Should I fill in the human orthologs of genes I study?

No. Only register genes for the model system you currently work on. Only register human genes if you are working directly with them. See also ‘Which genes should I enter into the registry?’ and ‘Are humans a “model”’.

What if I cannot find my gene in the registry?

Some genes are yet to make it to the model organism’s reference gene annotation. In that case, chose a human ortholog of the gene if known. If you think that your nominated gene(s) should be in the registry please contact us to let us know. Do not register human genes merely because they are orthologs of the genes you study in a model organism.

What if the organism I study is not listed?

The registry was constructed assuming that the majority of registrants work on one or more of the most popular model systems, but we recognize this does not cover all researchers. If your organism is not listed, you have two options. One is to let us know and we can consider adding it, if technically feasible. Alternatively, you can select the most closely related organism and enter the orthologs of your genes of interest, and indicate clearly in your "Research Focus" under Model Organism tab that this is a case of exception. The match will always be based on the human gene, so if we can identify you through a search of the registry via an orthologue, you will be considered as a potential match.

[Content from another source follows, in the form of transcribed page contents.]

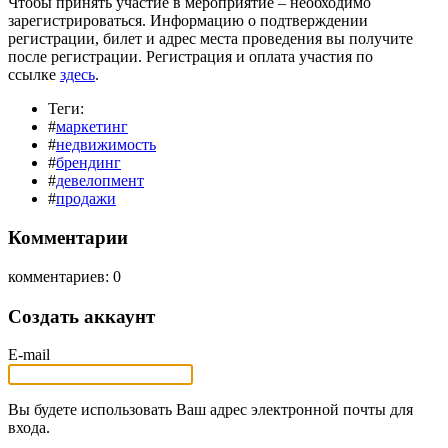
Чтобы принять участие в мероприятие – необходимо
зарегистрироваться. Информацию о подтверждении
регистрации, билет и адрес места проведения вы получите
после регистрации. Регистрация и оплата участия по
ссылке
здесь
.
Теги:
#
маркетинг
#
недвижимость
#
брендинг
#
девелопмент
#
продажи
Комментарии
комментариев: 0
Создать аккаунт
E-mail
Вы будете использовать Ваш адрес электронной почты для
входа.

I study the entire genome or am capable to assay the function of any gene. How do I select which genes I should list?

We recognize that many labs can study any gene. The intention of this program is to identify researchers who have a track record of research in orthologues of human genes associated with rare disease and cancers. You should register the set of genes that you are ready to conduct the investigation promptly. See  ‘Which genes should I enter into the registry?’.

Are humans a "model" for the purposes of the registry?

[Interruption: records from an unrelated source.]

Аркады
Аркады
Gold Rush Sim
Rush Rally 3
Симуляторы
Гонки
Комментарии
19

Yes, if you have an appropriate system to study the candidate genes/variants. This might include biochemical assays or assays based on human cell lines or stem cells. New research on human subjects is not considered to be within the scope of supported projects by the Network.

 

Will only one team be chosen per disease gene/variant application?

If the Scientific Review Panel identifies more than one model system team as a potential match, all will be notified and invited to form a connection. If multiple teams working with different model systems are willing to investigate the gene or variant, the Network will encourage the multidisciplinary approach to achieve a more comprehensive analysis.